Corporal Milligan, to be precise. But everyone calls him Spike. And though I’ve no reason to think he is or could be a fine singer or a world-famous comedian, Corporal Milligan has his famous namesake’s enthusiasm, optimism and punch.
I met him as part of a small posse of visiting journalists, the guests of ISAF (International Security Assistance Force) and Nato. Our hosts were keen to show us the good work being done by the military to improve the lives of ordinary Afghans, and the Australian-run Trade Training School at Camp Holland is something of a showcase. There, Spike Milligan and his small team of Australian and Afghan instructors teach young Afghan men from the nearby town of Tarin Kowt the basics of plumbing, joinery, steel-fixing, and the skills any builder’s apprentice needs to acquire.

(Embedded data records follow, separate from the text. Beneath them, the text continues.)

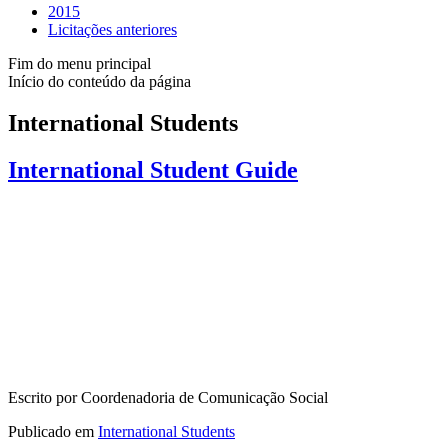
2015
Licitações anteriores
Fim do menu principal
Início do conteúdo da página
International Students
International Student Guide
Escrito por Coordenadoria de Comunicação Social
Publicado em
International Students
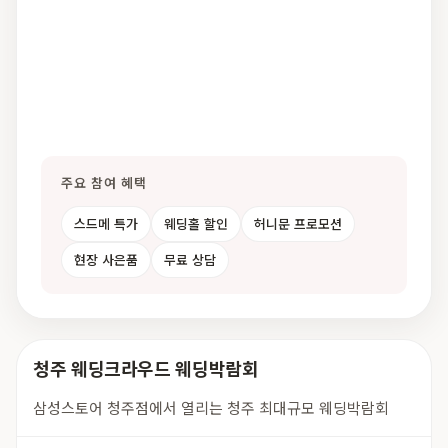
주요 참여 혜택
스드메 특가
웨딩홀 할인
허니문 프로모션
현장 사은품
무료 상담
청주 웨딩크라우드 웨딩박람회
삼성스토어 청주점에서 열리는 청주 최대규모 웨딩박람회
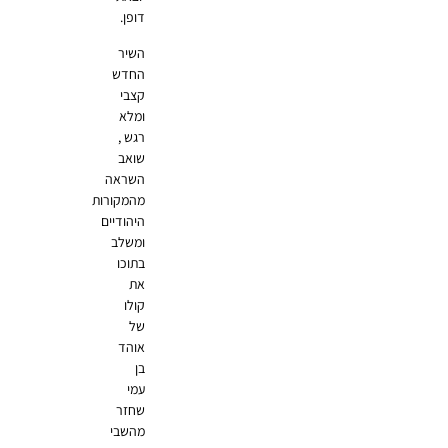
דופן.
השיר
החדש
קצבי
ומלא
רגש ,
שואב
השראה
מהמקורות
היהודיים
ומשלב
בתוכו
את
קולו
של
אוהד
בן
עמי
שחזר
מהשבי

It was afternoon. Away from the high-security perimeter walls and fences that surrounded our camp, a desert landscape stretched down towards lawless Kandahar and the deep south. Mountains like bare blades of rock rose to our north where faraway Kabul lay, mountains from which turquoise rivers — the only reason there are any inhabitants at all in southern Afghanistan — flow. But nothing green was visible. The temperature had been touching 40°C (104°F). The sun had been merciless. Now the height of the day’s heat had passed, and soon the training centre would be winding up for the day.
Sun or shade, however, Spike Milligan’s efforts were undiminished. A bundle of energy, he took us on a short tour of the skills-training facilities. In a big sandpit, half-buried, sprawled a geometrical maze of grey PVC waste-piping, demonstrating every T-junction, elbow bend, swept bend and ventilation pipe that a plumber could need to know.